Where is Facebook’s privacy taking its users?

Jim Killock

Facebook seems extraordinarily prone to annoying its users, people like you and me. Multiple interface changes, behavioural advertising, problems with data and third party apps; terms and conditions claiming extraordinary rights over your contributions, and changes to privacy settings that seemed extreme to many campaigners. (See this for their views on the latest round of changes)

But if you want a sense of how deep people feel about the problems of privacy on Facebook and elsewhere, look no further than Project Diaspora.

Here are three undergraduate programmers, who listened to software geeks’ favourite lawyer Eben Moglen, and decided they would lay the foundations of a privacy-friendly social network. Their goal was to create a system where you would control all of your data, from your own decentralised “node”. That’s a little like how P2P works today.

They asked for donations of $10,000 to do their work over the summer after they graduate.
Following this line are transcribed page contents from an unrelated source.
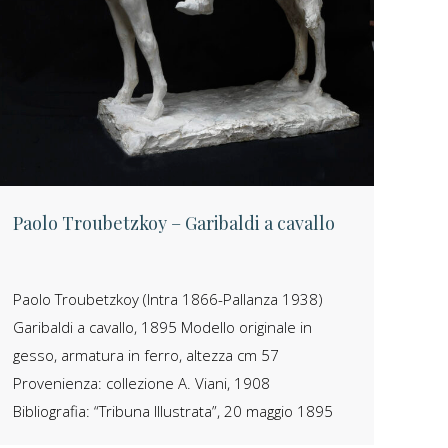
Paolo Troubetzkoy – Garibaldi a cavallo
Paolo Troubetzkoy (Intra 1866-Pallanza 1938)
Garibaldi a cavallo, 1895 Modello originale in
gesso, armatura in ferro, altezza cm 57
Provenienza: collezione A. Viani, 1908
Bibliografia: “Tribuna Illustrata”, 20 maggio 1895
So far, they have received over $190,000.

There has been quite a lot of criticism of this new project, run by fresh-faced graduates nobody has ever heard of, which plans to release their code to the public once their work is done. It certainly seems a little crazy – perhaps as crazy as Facebook was when it was started by students barely out of college.

But the scale of the donations shows that people really want social networking that respects their privacy, and they don’t feel that Facebook is giving them what they want.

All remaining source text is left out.